Symbols And Paytable
6 rows is where the paytable opens up properly, because wins pay left to right from at least 3 adjacent reels and the top symbol, Lantern, only pays 7.5x for six of a kind. Bag pays 3.75x, Map 2.5x, Boots 2x, and Shovel 1.75x. Cards are weak, with 9 topping out at 1x. So no one should come here for line hits, the money is in the mechanics.
Detonator Wild is the symbol that matters in base play. It substitutes for pay symbols, explodes adjacent symbols except scatters, and adds its value as a multiplier to the next cascade win. The S scatter triggers Lucky Wagon Free Spins at 3 or more, which is where the slot starts to justify the variance.
Symbol Payouts
Fire in the Hole 2 Bonuses And Special Features
Collapsing Mine starts with 3 active rows and unlocks up to 3 more through collapsing wins. Each win removes symbols and drops new ones in, so one paid spin can keep going. Wild Mining kicks in when 3 to 6 matching symbols land in a vertical or horizontal line without making a win, turning that dead setup into 1 to 4 wilds and another collapse. Buried symbols add more volatility, because dirt can hide wilds, scatters, or xSplit.

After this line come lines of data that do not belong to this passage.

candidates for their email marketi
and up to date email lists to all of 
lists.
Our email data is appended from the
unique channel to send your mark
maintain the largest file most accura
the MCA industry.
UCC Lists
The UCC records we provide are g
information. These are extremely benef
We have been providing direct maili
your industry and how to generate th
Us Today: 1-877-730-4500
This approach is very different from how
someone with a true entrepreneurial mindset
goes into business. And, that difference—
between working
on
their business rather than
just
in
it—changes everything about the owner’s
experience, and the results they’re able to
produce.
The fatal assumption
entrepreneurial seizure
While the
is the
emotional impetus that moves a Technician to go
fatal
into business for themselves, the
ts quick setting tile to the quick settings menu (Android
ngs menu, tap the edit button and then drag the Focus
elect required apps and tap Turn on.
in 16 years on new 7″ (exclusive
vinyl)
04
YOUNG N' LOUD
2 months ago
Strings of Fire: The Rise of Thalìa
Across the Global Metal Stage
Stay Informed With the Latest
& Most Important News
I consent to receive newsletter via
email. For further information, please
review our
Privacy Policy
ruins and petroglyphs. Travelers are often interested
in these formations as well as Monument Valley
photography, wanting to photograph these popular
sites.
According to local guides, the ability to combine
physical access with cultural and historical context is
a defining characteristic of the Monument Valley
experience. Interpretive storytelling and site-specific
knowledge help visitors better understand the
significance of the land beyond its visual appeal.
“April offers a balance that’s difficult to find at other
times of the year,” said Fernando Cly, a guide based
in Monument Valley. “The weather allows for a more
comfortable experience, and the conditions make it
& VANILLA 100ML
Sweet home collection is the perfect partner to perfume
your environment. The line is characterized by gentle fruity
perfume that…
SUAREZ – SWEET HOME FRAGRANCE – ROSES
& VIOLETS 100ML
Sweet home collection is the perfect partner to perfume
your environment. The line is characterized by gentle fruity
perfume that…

xSplit doubles all symbols on its row, except itself and scatters, and can also remove dirt if the split hits it. That links well with buried features. For me, this makes the base game more playable than a lot of dead-spin heavy high-volatility slots, but it can still drag a bit. You will see stretches where the mechanics tease more than they pay.
Bonus Buy Options
Costs 2.5x the base stake and guarantees a scatter on the last inactive row. It also raises the bonus hit rate from 1 in 211 spins to 1 in 49 spins.
Feature Cost: 2.5x bet
Triggered by 3, 4, or 5 scatters. Starts with 3 respins and 2, 3, or 4 active rows respectively, resets on each coin, adds a 7th reel with upgrade crystals, and can make dwarf, beer, and dynamite enhancers persistent.
Buys the bonus round with 3 triggering scatters.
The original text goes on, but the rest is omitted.